Instructions to follow:
Go through the material under this sentence. Return every line holding "respectivamente".

-=-=-=-=-

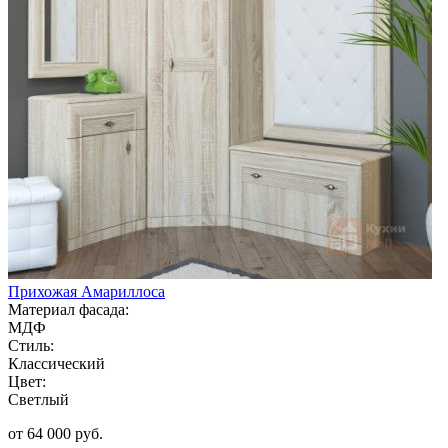
Прихожая Амариллоса
Материал фасада:
МДФ
Стиль:
Классический
Цвет:
Светлый
от 64 000 руб.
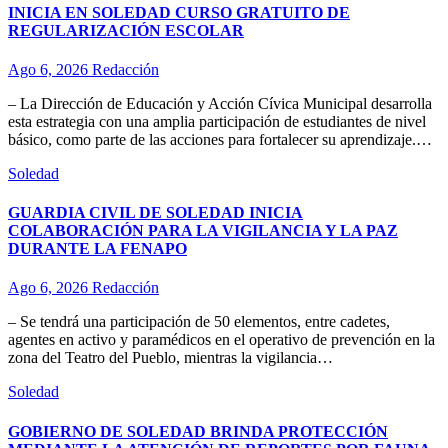
INICIA EN SOLEDAD CURSO GRATUITO DE
REGULARIZACIÓN ESCOLAR
Ago 6, 2026
Redacción
– La Dirección de Educación y Acción Cívica Municipal desarrolla
esta estrategia con una amplia participación de estudiantes de nivel
básico, como parte de las acciones para fortalecer su aprendizaje.…
Soledad
GUARDIA CIVIL DE SOLEDAD INICIA
COLABORACIÓN PARA LA VIGILANCIA Y LA PAZ
DURANTE LA FENAPO
Ago 6, 2026
Redacción
– Se tendrá una participación de 50 elementos, entre cadetes,
agentes en activo y paramédicos en el operativo de prevención en la
zona del Teatro del Pueblo, mientras la vigilancia…
Soledad
GOBIERNO DE SOLEDAD BRINDA PROTECCIÓN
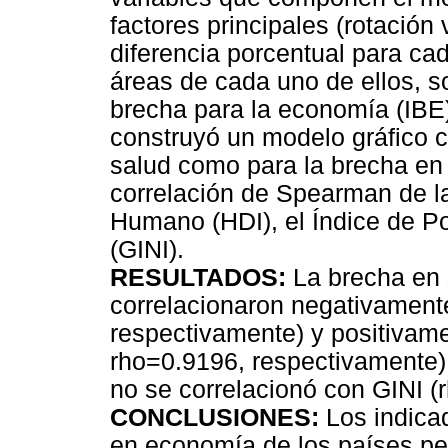
factores principales (rotación
diferencia porcentual para cad
áreas de cada uno de ellos, s
brecha para la economía (IBE)
construyó un modelo gráfico c
salud como para la brecha en
correlación de Spearman de la
Humano (HDI), el Índice de Po
(GINI).
RESULTADOS:
La brecha en 
correlacionaron negativamente
respectivamente) y positivame
rho=0.9196, respectivamente) 
no se correlacionó con GINI (
CONCLUSIONES:
Los indica
en economía de los países pe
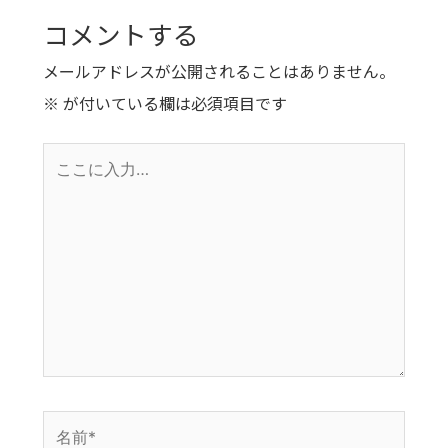
コメントする
メールアドレスが公開されることはありません。
※
が付いている欄は必須項目です
こ
こ
に
入
力…
名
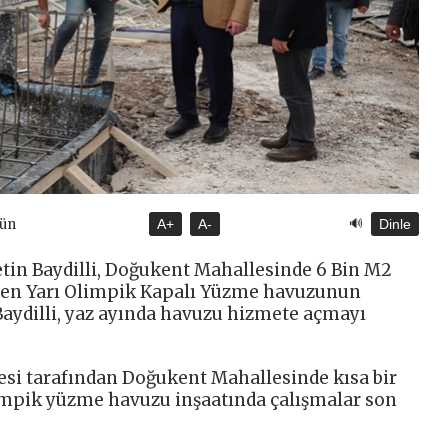
🔊
gün
A+
A-
Dinle
tin Baydilli, Doğukent Mahallesinde 6 Bin M2
den Yarı Olimpik Kapalı Yüzme havuzunun
 Baydilli, yaz ayında havuzu hizmete açmayı
esi tarafından Doğukent Mahallesinde kısa bir
limpik yüzme havuzu inşaatında çalışmalar son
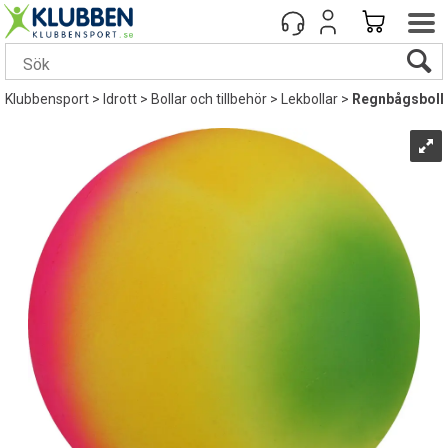
Klubbensport
>
Idrott
>
Bollar och tillbehör
>
Lekbollar
>
Regnbågsboll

-=-=-=-=-

Solved problem:
respectivamente) y positivame
rho=0.9196, respectivamente) 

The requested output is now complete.